Extremely tall buildings, according to Shitong, "are more like flagship projects for mayors and are not necessarily efficient." For decades, height has been synonymous with power and stability. "People would want to build taller because they wanted their city to be more prestigious than another city," says Marshall Strabala, chief architect of the Shanghai Tower, the world´s second tallest building, which reaches 632 metres and has 128 storeys.
At a certain point, building height can become a liability. Credit: Unsplash.
From safety to the cost to occupancy: the challenges of skyscrapers
In recent years, however, incidents have put the structural safety of these buildings under scrutiny. In May 2020, authorities closed a skyscraper in Shenzhen due to wobbling. Shenzhen, popularly known as China's Silicon Valley, is home to some of the world's tallest buildings from the Ping An Finance Centre (599 metres) to the KK100 (442 metres) and the China Resources Headquarters (392 metres).

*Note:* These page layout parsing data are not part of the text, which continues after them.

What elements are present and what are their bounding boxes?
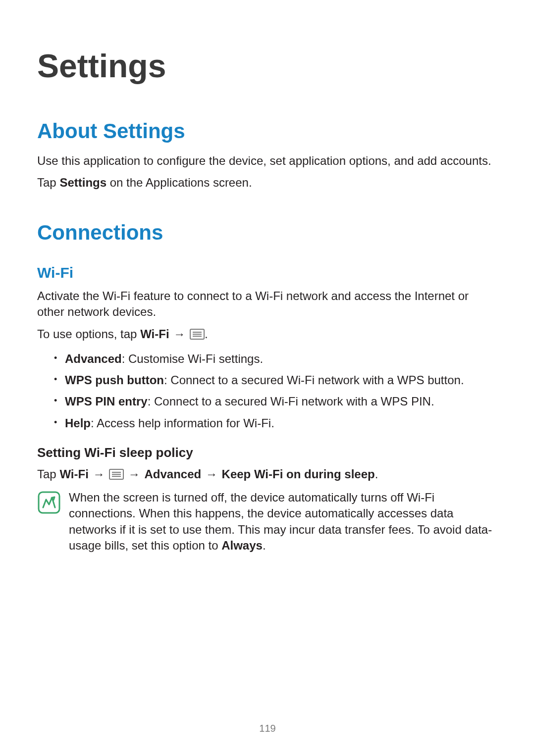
arrow-icon: →: [205, 466, 218, 482]
page-number: 119: [0, 723, 535, 734]
option-label: WPS PIN entry: [65, 395, 148, 408]
option-desc: : Customise Wi-Fi settings.: [122, 352, 263, 365]
text-fragment: .: [375, 467, 378, 481]
text-fragment: To use options, tap: [37, 327, 140, 341]
arrow-icon: →: [127, 466, 141, 482]
wifi-options-list: Advanced: Customise Wi-Fi settings. WPS …: [37, 350, 498, 432]
wifi-para1: Activate the Wi-Fi feature to connect to…: [37, 288, 498, 320]
arrow-icon: →: [172, 326, 186, 342]
always-bold-label: Always: [221, 539, 263, 552]
option-desc: : Connect to a secured Wi-Fi network wit…: [148, 395, 434, 408]
text-fragment: When the screen is turned off, the devic…: [69, 491, 492, 552]
menu-icon: [109, 468, 124, 484]
wifi-sleep-path: Tap Wi-Fi → → Advanced → Keep Wi-Fi on d…: [37, 466, 498, 484]
note-block: When the screen is turned off, the devic…: [37, 490, 498, 554]
about-settings-heading: About Settings: [37, 119, 498, 143]
svg-rect-8: [39, 492, 59, 513]
path-step: Advanced: [145, 467, 202, 481]
connections-heading: Connections: [37, 221, 498, 245]
document-page: Settings About Settings Use this applica…: [0, 0, 535, 756]
option-desc: : Access help information for Wi-Fi.: [91, 416, 274, 430]
wifi-para2: To use options, tap Wi-Fi → .: [37, 326, 498, 344]
option-label: WPS push button: [65, 373, 164, 387]
path-step: Wi-Fi: [59, 467, 88, 481]
note-text: When the screen is turned off, the devic…: [69, 490, 498, 554]
list-item: WPS PIN entry: Connect to a secured Wi-F…: [54, 392, 498, 410]
page-title: Settings: [37, 47, 498, 85]
text-fragment: .: [263, 539, 266, 552]
option-label: Advanced: [65, 352, 122, 365]
list-item: WPS push button: Connect to a secured Wi…: [54, 371, 498, 389]
option-desc: : Connect to a secured Wi-Fi network wit…: [164, 373, 464, 387]
settings-bold-label: Settings: [59, 176, 107, 189]
menu-icon: [190, 328, 205, 344]
text-fragment: Tap: [37, 176, 59, 189]
wifi-heading: Wi-Fi: [37, 264, 498, 281]
text-fragment: Tap: [37, 467, 59, 481]
about-settings-para2: Tap Settings on the Applications screen.: [37, 175, 498, 191]
wifi-sleep-heading: Setting Wi-Fi sleep policy: [37, 445, 498, 460]
note-icon: [37, 491, 61, 514]
list-item: Help: Access help information for Wi-Fi.: [54, 414, 498, 432]
text-fragment: on the Applications screen.: [107, 176, 252, 189]
option-label: Help: [65, 416, 91, 430]
list-item: Advanced: Customise Wi-Fi settings.: [54, 350, 498, 368]
path-step: Keep Wi-Fi on during sleep: [222, 467, 375, 481]
wifi-bold-label: Wi-Fi: [140, 327, 169, 341]
arrow-icon: →: [92, 466, 106, 482]
about-settings-para1: Use this application to configure the de…: [37, 153, 498, 169]
text-fragment: .: [205, 327, 208, 341]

The SEG Plaza, the building that had to be evacuated after the wobbling, has 70 floors and is 292 metres high. After the incident, the hotel's owners assured that no cracks in the floor or damaged curtain walls had been detected. No seismic movements were recorded in the area either. Experts have blamed the tremors on a pair of masts on the roof of the skyscraper that were about 60 metres high and have since been removed. In theory, a wind-induced resonance caused the building to shake.
In addition to the fact that the construction of such megastructures poses significant safety challenges, they are extremely costly. "To go from 500 to 600 metres, the incremental cost is exponential. These buildings cost almost three times as much per square footage as a 20-storey building," says Strabala. On top of that, skyscrapers often take a long time to plan and build: "Ten years is not uncommon for these large buildings." Therefore, these structures are more vulnerable to potential economic crises.
Planning and building skyscrapers is time-consuming and involves a significant financial investment. Credit: Unsplash.
Once built, skyscraper owners sometimes face difficulties in attracting office tenants. Beijing, Shanghai, Guangzhou and Shenzhen are Chinese cities with one thing in common they each have one of the world´s 10 tallest buildings and also have the highest commercial vacancy rates in the country, totalling 7.9 million square metres of empty space.
A before and after in skyscraper construction?
In megastructure construction, height is not the only thing that matters. James Macdonald, head of China research at global real estate services provider Savills, says that "building quality, specification, efficiency, design and accessibility are often more important than height in terms of generating higher rents." "There has also been the trend of developers building smaller [towers] that can be leased or sold to companies as their own corporate headquarters," he says.
It is still too early to know for sure what effect China's new measures on building construction will have. They may not bring about a significant change in the construction of many high-rise buildings. Martin Wong, the director of research at real estate consultancy Knight Frank, believes that China's height limit is unlikely to have much impact on the commercial property market. According to him, the most popular heights are between 180 and 200 metres.
However, the new regulations will mean an end to buildings taller than 500 metres in China. Strabala finds China's decision "very smart." The chief architect of the Shanghai Tower advocates more functional structures regardless of their height. "I think the cities need to look at their city and say, our city is beautiful. It doesn't need this spire sticking up to show off how successful we are."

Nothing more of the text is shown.